We found that the majority of hospital cost (84%) was for labor, equipment, building space, and maintenance. These costs are fixed over the short term at our institution. This low rate of variable cost has important implications. From the hospital perspective, decreased output without organizational adjustment leads to technical inefficiency.6 The cost per patient treated goes up because fewer patients must share the operating costs of the facility. We postulate that this fact has contributed to the inability of the medical system to save money with reduced use of hospitals. Unless reduced consumption allows hospitals to reduce staff, space, or avoid capital expenditures, restriction of service has minimal influence on the long-term fixed portion of total cost. For example, there has been interest recently in diverting patients to ambulatory settings such as clinics and observation units as a cost-saving alternative to hospital admission.33 - 37 However, the resultant savings are small until inpatient beds are closed, staff dismissed, and physical resources liquidated. Moreover, initiating care in new health care settings may even temporarily increase total expenditures if fixed costs in the hospital are not reduced in the face of new fixed costs incurred with ambulatory care.10 ,38

National hospital trends support this contention. From 1990 to 1995, the average cost per patient day in community hospitals rose from $687 to $968.39 This is a 21% increase after adjustment for the general inflation rate.40 Over this same time interval, the total number of inpatient days nationwide decreased faster than did the total number of hospital beds (10% vs 6%).39 Reduced occupancy in the setting of high fixed cost will increase cost per inpatient day. In addition, there are alternative or contributing reasons for increased cost per day. When the reduction in total number of patient days is adjusted for population growth, the use of inpatient days decreased by 15% per capita.1 ,39 If the pattern of disease severity remained the same while the population expanded, then inpatients would have a higher severity of illness as smaller proportions of the total are hospitalized.13 ,38 Average length of stay has also decreased by 10%.39 If the use of medical resources is unchanged for each hospitalization, then the intensity of services used per day will increase as the length of stay is reduced.3 ,9 Both greater severity of illness among hospitalized patients and reduced length of stay could have contributed to increased cost per day.
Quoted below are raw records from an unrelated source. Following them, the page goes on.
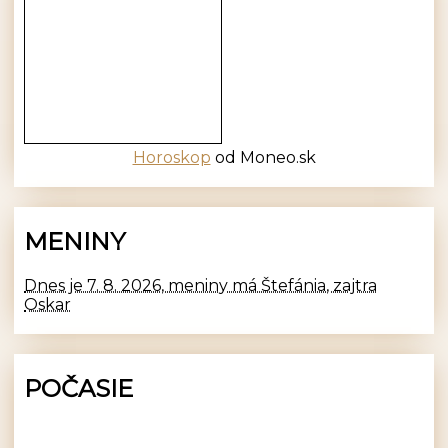
Horoskop
od Moneo.sk
MENINY
Dnes je 7. 8. 2026, meniny má Štefánia, zajtra
Oskar
POČASIE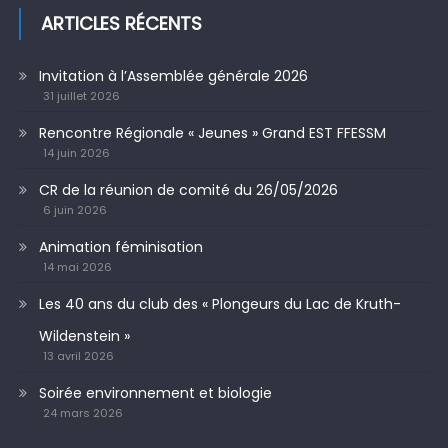
ARTICLES RÉCENTS
Invitation à l’Assemblée générale 2026
31 juillet 2026
Rencontre Régionale « Jeunes » Grand EST FFESSM
14 juin 2026
CR de la réunion de comité du 26/05/2026
6 juin 2026
Animation féminisation
14 mai 2026
Les 40 ans du club des « Plongeurs du Lac de Kruth-
Wildenstein »
13 avril 2026
Soirée environnement et biologie
24 mars 2026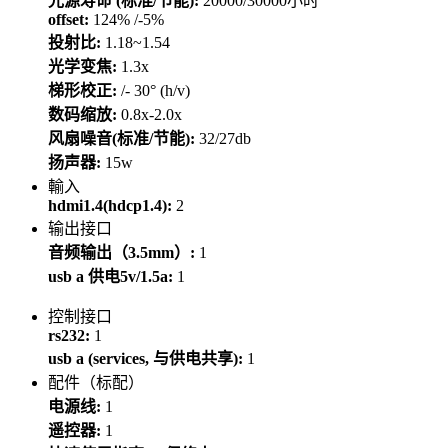
光源寿命 (标准/节能):
20000/30000小时
offset:
124% /-5%
投射比:
1.18~1.54
光学变焦:
1.3x
梯形校正:
/- 30° (h/v)
数码缩放:
0.8x-2.0x
风扇噪音(标准/节能):
32/27db
扬声器:
15w
輸入
hdmi1.4(hdcp1.4):
2
输出接口
音频输出（3.5mm）:
1
usb a 供电5v/1.5a:
1
控制接口
rs232:
1
usb a (services, 与供电共享):
1
配件（标配）
电源线:
1
遥控器:
1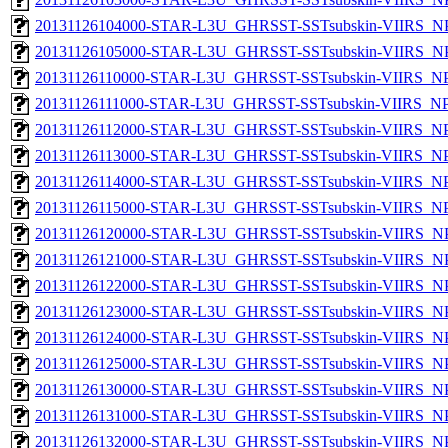
20131126104000-STAR-L3U_GHRSST-SSTsubskin-VIIRS_NPP
20131126105000-STAR-L3U_GHRSST-SSTsubskin-VIIRS_NPP
20131126110000-STAR-L3U_GHRSST-SSTsubskin-VIIRS_NPP
20131126111000-STAR-L3U_GHRSST-SSTsubskin-VIIRS_NPP
20131126112000-STAR-L3U_GHRSST-SSTsubskin-VIIRS_NPP
20131126113000-STAR-L3U_GHRSST-SSTsubskin-VIIRS_NPP
20131126114000-STAR-L3U_GHRSST-SSTsubskin-VIIRS_NPP
20131126115000-STAR-L3U_GHRSST-SSTsubskin-VIIRS_NPP
20131126120000-STAR-L3U_GHRSST-SSTsubskin-VIIRS_NPP
20131126121000-STAR-L3U_GHRSST-SSTsubskin-VIIRS_NPP
20131126122000-STAR-L3U_GHRSST-SSTsubskin-VIIRS_NPP
20131126123000-STAR-L3U_GHRSST-SSTsubskin-VIIRS_NPP
20131126124000-STAR-L3U_GHRSST-SSTsubskin-VIIRS_NPP
20131126125000-STAR-L3U_GHRSST-SSTsubskin-VIIRS_NPP
20131126130000-STAR-L3U_GHRSST-SSTsubskin-VIIRS_NPP
20131126131000-STAR-L3U_GHRSST-SSTsubskin-VIIRS_NPP
20131126132000-STAR-L3U_GHRSST-SSTsubskin-VIIRS_NPP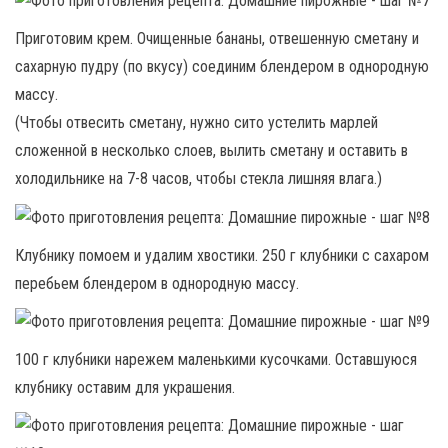
Приготовим крем. Очищенные бананы, отвешенную сметану и
сахарную пудру (по вкусу) соединим блендером в однородную
массу.
(Чтобы отвесить сметану, нужно сито устелить марлей
сложенной в несколько слоев, вылить сметану и оставить в
холодильнике на 7-8 часов, чтобы стекла лишняя влага.)
Клубнику помоем и удалим хвостики. 250 г клубники с сахаром
перебьем блендером в однородную массу.
100 г клубники нарежем маленькими кусочками. Оставшуюся
клубнику оставим для украшения.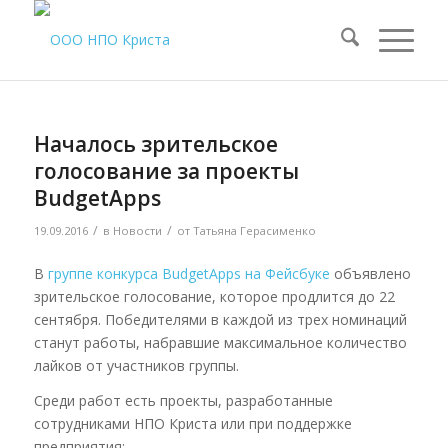
Началось зрительское
голосование за проекты
BudgetApps
/
/
19.09.2016
в
Новости
от
Татьяна Герасименко
В
группе конкурса BudgetApps на Фейсбуке
объявлено
зрительское голосование, которое продлится до 22
сентября. Победителями в каждой из трех номинаций
станут работы, набравшие максимальное количество
лайков от участников группы.
Среди работ есть проекты, разработанные
сотрудниками НПО Криста или при поддержке
предприятия: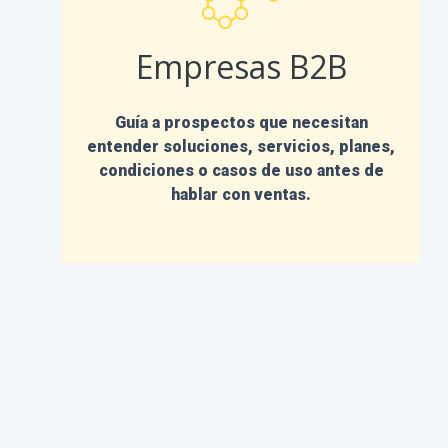
Empresas B2B
Guía a prospectos que necesitan
entender soluciones, servicios, planes,
condiciones o casos de uso antes de
hablar con ventas.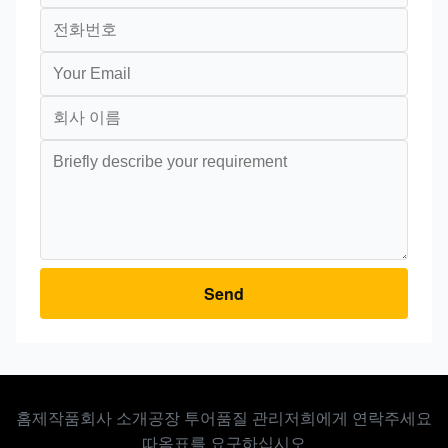
Send
홈
제작품
회사 소개
공장 투어
품질 관리
저희에게 연락주세요
따옴표를 요구하십시오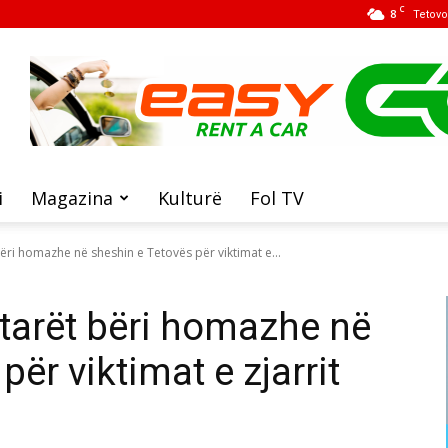
C
8
Tetovo
i
Magazina
Kulturë
Fol TV
ëri homazhe në sheshin e Tetovës për viktimat e...
tarët bëri homazhe në
ër viktimat e zjarrit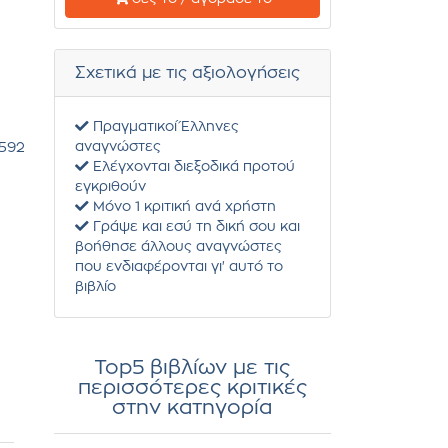
Σχετικά με τις αξιολογήσεις
Πραγματικοί Έλληνες
αναγνώστες
592
Ελέγχονται διεξοδικά προτού
εγκριθούν
Μόνο 1 κριτική ανά χρήστη
Γράψε και εσύ τη δική σου και
βοήθησε άλλους αναγνώστες
που ενδιαφέρονται γι' αυτό το
βιβλίο
Top5 βιβλίων με τις
περισσότερες κριτικές
στην κατηγορία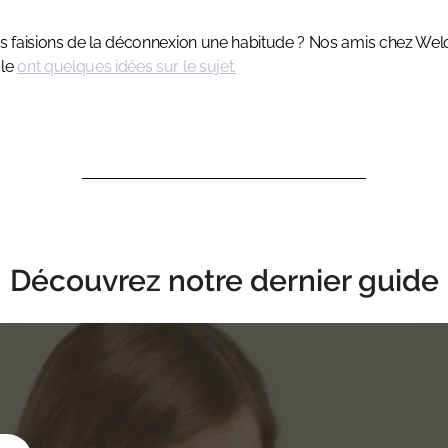
us faisions de la déconnexion une habitude ? Nos amis chez We
gle
ont quelques idées sur le sujet.
Découvrez notre dernier guide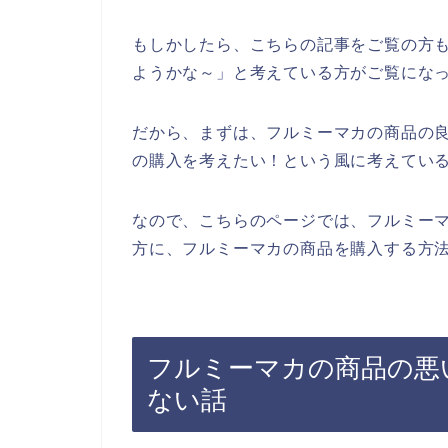
もしかしたら、こちらの記事をご覧の方
ようかな～」と考えている方がご覧にな
だから、まずは、フルミーマカの商品の
の購入を考えたい！という風に考えてい
なので、こちらのページでは、フルミー
方に、フルミーマカの商品を購入する方法
フルミーマカの商品の悪
ない話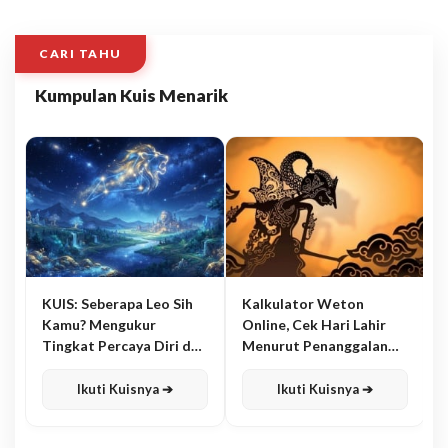
CARI TAHU
Kumpulan Kuis Menarik
KUIS: Seberapa Leo Sih
Kalkulator Weton
Kamu? Mengukur
Online, Cek Hari Lahir
Tingkat Percaya Diri dan
Menurut Penanggalan
Karisma
Jawa
Ikuti Kuisnya ➔
Ikuti Kuisnya ➔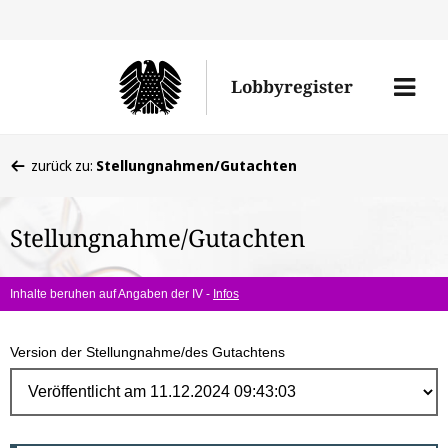
Direk
zum
Men
Lobbyregister
Inhal
öffne
Sie
zurück zu:
Stellungnahmen/Gutachten
befinden
sich
Stellungnahme/Gutachten
hier:
Inhalte beruhen auf Angaben der IV -
Infos
Version der Stellungnahme/des Gutachtens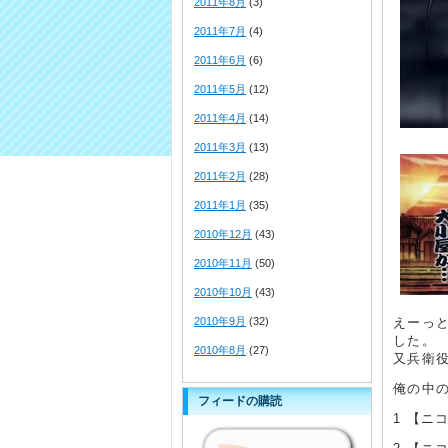
2011年8月
(3)
2011年7月
(4)
2011年6月
(6)
2011年5月
(12)
2011年4月
(14)
2011年3月
(13)
2011年2月
(28)
2011年1月
(35)
2010年12月
(43)
2010年11月
(50)
2010年10月
(43)
2010年9月
(32)
えーっと
した。
2010年8月
(27)
又兵衛
俺の中
フィードの購読
1 【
At the same time hospital inpatient use was decreasing, annual hospital outpatient visits simultaneously increased from 322 million to 414 million, an increase of 29%.39 Diversion of hospital patients to outpatient settings faster than the infrastructure has adapted to the change is 1 more reason for increased health care expenditures.6 ,38 - 39 ,41

Economic and political pressure is causing hospitals, physicians, and patients to abandon their traditional individual viewpoints and areas of expertise. We believe that understanding the relativity of cost for different decisionmakers can promote improved outcomes at each level. For instance, physicians are encouraged to make patient care decisions based on total cost of care while ideal resource use involves comparing marginal or even variable cost of service to potential patient benefit.14 ,23 ,42 - 45 Over the short term, physicians could have their most immediate impact by reducing costs for consumables with high variable cost such as pharmaceutical agents. Moreover, poor decisions (such as choosing an expensive new antibiotic when a less costly one is just as effective) are obscured by the overall high total cost of hospital care.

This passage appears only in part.